La storia di Elisabeth Finch è tutte queste cose e anche, temo, la storia di come i giornali americani non si rendano conto di quali errori d’impostazione filosofica da loro perorati emergano dalle storie che raccontano.

Elisabeth Finch era, fino a marzo, una sceneggiatrice di Grey’s Anatomy, il polpettone medico americano attualmente alla sua diciottesima stagione, inventato da Shonda Rhimes, la quale in anni recenti l’ha mollato per firmare un’esclusiva con Netflix (Grey’s continua ad andare in onda sulla Abc, una rete generalista: è forse l’ultimo prodotto della serialità televisiva americana a non avere più recensioni che spettatori; la prima produzione di Rhimes per Netflix è stata Inventing Anna, la storia della mitomane Anna Delvey: tenete a mente questo dettaglio, tra un po’ converrete che la vita sia sceneggiatrice).
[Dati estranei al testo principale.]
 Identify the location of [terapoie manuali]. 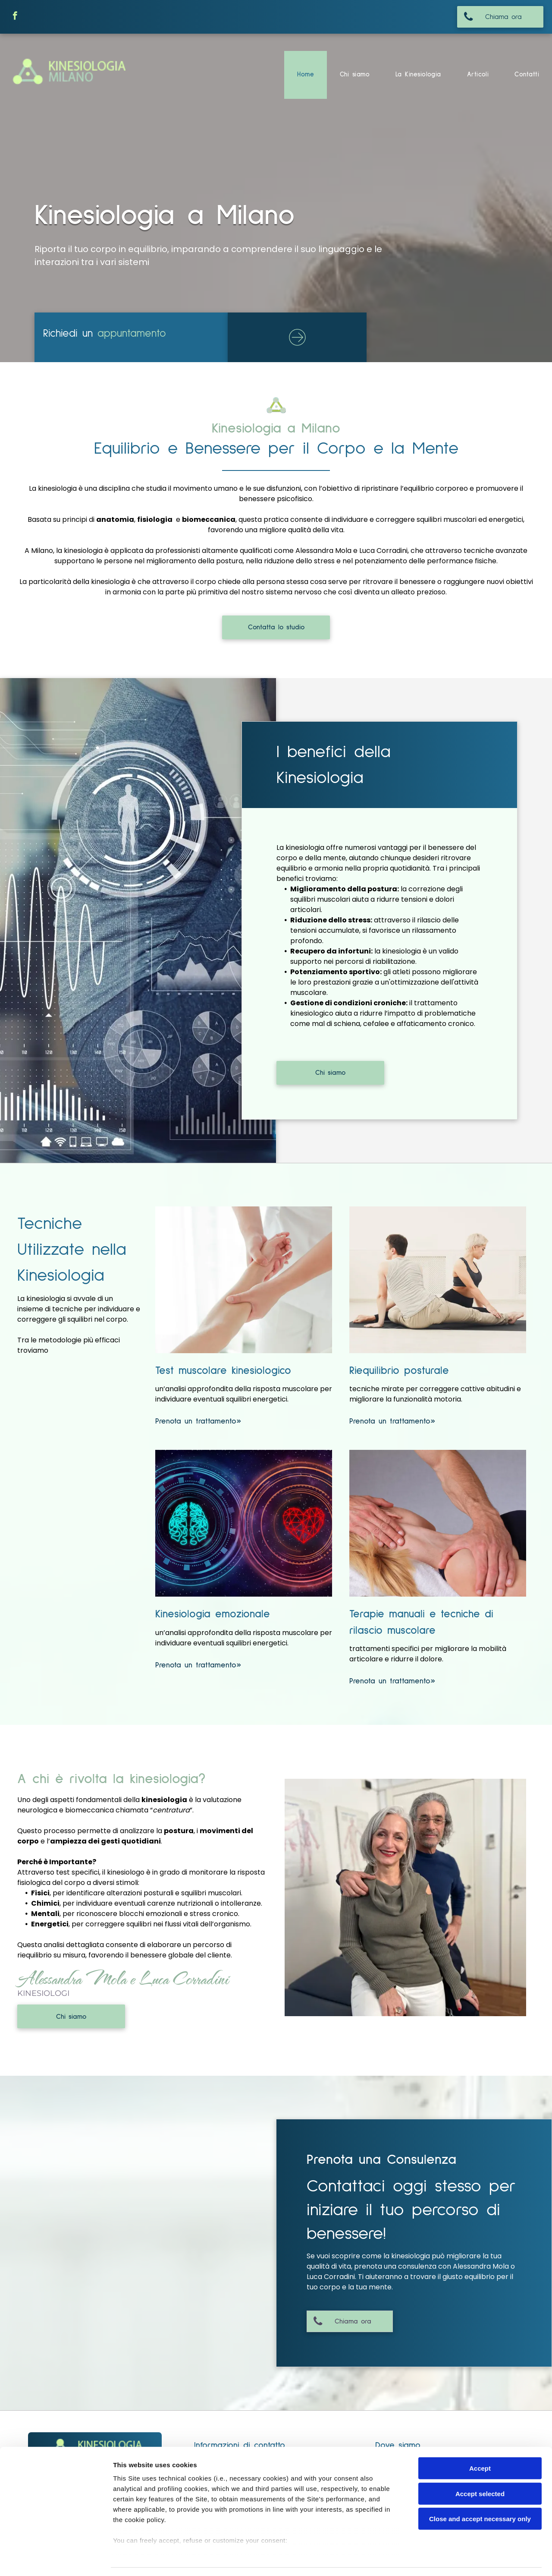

Quando a Grey’s Anatomy era arrivata una nuova capa, non voleva rinnovare il contratto a Finch: non le piacevano le sue sceneggiature. Poi le avevano fatto leggere uno dei molti articoli strazianti sul suo cancro, il suo aborto, i suoi traumi che aveva pubblicato Finch in questi anni, e la nuova capa le aveva rinnovato il contratto grazie alla voce più utile nei curriculum contemporanei: la poverinitudine.

Elenco non esaustivo di cose che sarebbero capitate a Elisabeth Finch in quarantacinque anni di vita. Le viene un raro cancro delle ossa, di solito mortale. Non muore ma neanche guarisce, passa anni a fare la pendolare tra le riunioni di sceneggiatura e la chemioterapia, e in qualche modo questo cancro rende necessario un trapianto di rene. Deve abortire perché è in chemioterapia. Suo fratello la stuprava da piccola, poi si è suicidato ma l’ha fatto sparandosi male (era un medico, quindi sapeva quel che faceva) in modo da restare in coma e costringerla a essere quella che dava l’ordine di staccare il respiratore. In una strage in una sinagoga a Pittsburgh viene ucciso un suo vecchio amico, e a Finch tocca ripulire il cervello dal pavimento.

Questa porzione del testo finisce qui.